Studies have shown that there is a protective effect of turmeric on the heart. Initial research shows that turmeric can help to reduce the build-up of plaque in the heart, a key contributor to heart attacks. Turmeric may help to prevent oxidized cholesterol, which is what damages blood vessels. Damaged blood vessels are a critical factor in many heart diseases, such as health attacks, strokes, and atherosclerosis.
Turmeric has been shown to have important antioxidant properties, which may help to protect cells against cancer. Turmeric can help to protect vulnerable cells against free radicals, which can be harmful to the body.
High cholesterol is a common disorder and has been linked to many different, some serious, disorders. One study conducted in rabbits fed a high-fat diet showed that turmeric appeared to lower LDL cholesterol levels and triglycerides, as well as preventing LDL from being oxidized. Oxidized LDL has been shown to contribute to the formation of atherosclerosis. The cholesterol-lowering effects of turmeric have remained consistent in these studies. Source.

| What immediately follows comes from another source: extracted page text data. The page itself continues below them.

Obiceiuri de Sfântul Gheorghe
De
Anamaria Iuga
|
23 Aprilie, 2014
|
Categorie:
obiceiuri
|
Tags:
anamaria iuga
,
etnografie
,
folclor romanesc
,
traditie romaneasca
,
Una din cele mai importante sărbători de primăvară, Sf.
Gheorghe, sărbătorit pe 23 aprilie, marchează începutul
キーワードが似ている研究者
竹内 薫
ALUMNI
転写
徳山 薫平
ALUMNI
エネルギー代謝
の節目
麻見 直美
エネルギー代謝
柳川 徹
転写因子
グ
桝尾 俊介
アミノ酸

Turmeric in dried spice form can add loads of flavor to curries, stews, stir-fries and roasted meat and chicken.Fresh turmeric is a root that looks much like fresh ginger. It can be juiced along with other fruits and vegetables. It can be added to smoothies.It makes a great addition to a chicken marinade adding a bright orange color to the mix; it is a key ingredient in Middle Eastern chicken kabobs.Use it to substitute saffron or mustard as it provides an equal yellow hue.
Everyone should seek medical advice before adding extra turmeric to their diet and sometimes it may actually have negative effects for some people, for example, its ability to slow blood clotting could be dangerous for anyone taking anticoagulant medication or going for surgery. If in doubt, speak to your medical professional.